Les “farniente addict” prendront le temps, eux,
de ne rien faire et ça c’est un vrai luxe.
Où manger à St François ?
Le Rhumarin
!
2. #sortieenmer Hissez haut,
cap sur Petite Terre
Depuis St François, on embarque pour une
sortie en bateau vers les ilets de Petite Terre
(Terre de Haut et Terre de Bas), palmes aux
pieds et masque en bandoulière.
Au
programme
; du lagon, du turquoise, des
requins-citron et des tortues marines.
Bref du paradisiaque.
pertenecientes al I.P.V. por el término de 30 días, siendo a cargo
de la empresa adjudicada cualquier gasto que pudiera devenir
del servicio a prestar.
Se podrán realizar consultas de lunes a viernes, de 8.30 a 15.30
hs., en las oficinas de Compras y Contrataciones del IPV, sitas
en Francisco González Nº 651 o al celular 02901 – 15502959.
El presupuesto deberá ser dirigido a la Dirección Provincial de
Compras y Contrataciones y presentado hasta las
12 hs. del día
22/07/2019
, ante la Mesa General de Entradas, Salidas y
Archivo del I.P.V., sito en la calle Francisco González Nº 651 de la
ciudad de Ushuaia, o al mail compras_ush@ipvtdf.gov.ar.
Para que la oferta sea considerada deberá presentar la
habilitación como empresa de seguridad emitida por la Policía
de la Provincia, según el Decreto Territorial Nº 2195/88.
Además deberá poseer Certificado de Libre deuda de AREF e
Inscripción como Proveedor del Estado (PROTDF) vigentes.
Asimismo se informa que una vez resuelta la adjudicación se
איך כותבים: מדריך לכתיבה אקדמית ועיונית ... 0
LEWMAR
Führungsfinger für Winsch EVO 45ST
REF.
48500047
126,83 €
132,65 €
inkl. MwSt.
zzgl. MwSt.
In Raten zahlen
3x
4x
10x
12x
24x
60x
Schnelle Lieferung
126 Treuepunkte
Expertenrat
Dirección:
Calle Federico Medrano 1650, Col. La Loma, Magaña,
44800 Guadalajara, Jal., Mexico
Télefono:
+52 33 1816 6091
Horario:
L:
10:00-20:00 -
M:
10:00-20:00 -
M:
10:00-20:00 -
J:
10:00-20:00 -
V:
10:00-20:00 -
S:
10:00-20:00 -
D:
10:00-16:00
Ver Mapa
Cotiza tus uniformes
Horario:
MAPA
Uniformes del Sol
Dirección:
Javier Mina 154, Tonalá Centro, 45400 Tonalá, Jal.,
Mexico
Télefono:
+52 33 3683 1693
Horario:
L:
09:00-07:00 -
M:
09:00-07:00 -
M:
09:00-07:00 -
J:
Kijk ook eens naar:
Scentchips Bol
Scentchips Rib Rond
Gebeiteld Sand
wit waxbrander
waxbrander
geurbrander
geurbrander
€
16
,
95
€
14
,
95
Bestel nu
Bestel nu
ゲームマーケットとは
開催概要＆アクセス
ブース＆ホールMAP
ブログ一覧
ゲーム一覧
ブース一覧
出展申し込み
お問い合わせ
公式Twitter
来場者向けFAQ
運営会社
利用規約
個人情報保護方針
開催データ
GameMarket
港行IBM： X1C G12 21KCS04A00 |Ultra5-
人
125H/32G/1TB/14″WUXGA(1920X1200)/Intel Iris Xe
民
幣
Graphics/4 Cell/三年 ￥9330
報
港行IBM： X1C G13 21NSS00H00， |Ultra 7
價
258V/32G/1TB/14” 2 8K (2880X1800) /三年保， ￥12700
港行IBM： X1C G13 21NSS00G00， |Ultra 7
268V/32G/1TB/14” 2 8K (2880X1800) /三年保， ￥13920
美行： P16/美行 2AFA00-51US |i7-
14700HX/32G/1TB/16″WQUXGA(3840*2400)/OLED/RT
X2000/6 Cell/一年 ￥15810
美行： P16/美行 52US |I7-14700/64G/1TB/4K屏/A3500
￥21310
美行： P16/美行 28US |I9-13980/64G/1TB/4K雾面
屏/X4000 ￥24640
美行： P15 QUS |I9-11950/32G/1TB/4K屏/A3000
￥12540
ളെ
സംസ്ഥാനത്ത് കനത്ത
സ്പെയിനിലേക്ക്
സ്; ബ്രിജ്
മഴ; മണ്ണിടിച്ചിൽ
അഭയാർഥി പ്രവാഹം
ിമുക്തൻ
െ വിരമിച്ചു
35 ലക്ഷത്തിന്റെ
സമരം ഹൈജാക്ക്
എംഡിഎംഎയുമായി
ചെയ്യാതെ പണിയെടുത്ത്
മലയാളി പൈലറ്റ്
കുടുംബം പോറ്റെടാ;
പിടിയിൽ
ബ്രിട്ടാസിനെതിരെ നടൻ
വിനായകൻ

## Aim of the task
Above are the records. Print exactly, and only, the lines from the line with "requins-citron et des tortues marines." to the line with "Archivo del I.P.V., sito", both inclusive.

## Task response
requins-citron et des tortues marines.
Bref du paradisiaque.
pertenecientes al I.P.V. por el término de 30 días, siendo a cargo
de la empresa adjudicada cualquier gasto que pudiera devenir
del servicio a prestar.
Se podrán realizar consultas de lunes a viernes, de 8.30 a 15.30
hs., en las oficinas de Compras y Contrataciones del IPV, sitas
en Francisco González Nº 651 o al celular 02901 – 15502959.
El presupuesto deberá ser dirigido a la Dirección Provincial de
Compras y Contrataciones y presentado hasta las
12 hs. del día
22/07/2019
, ante la Mesa General de Entradas, Salidas y
Archivo del I.P.V., sito en la calle Francisco González Nº 651 de la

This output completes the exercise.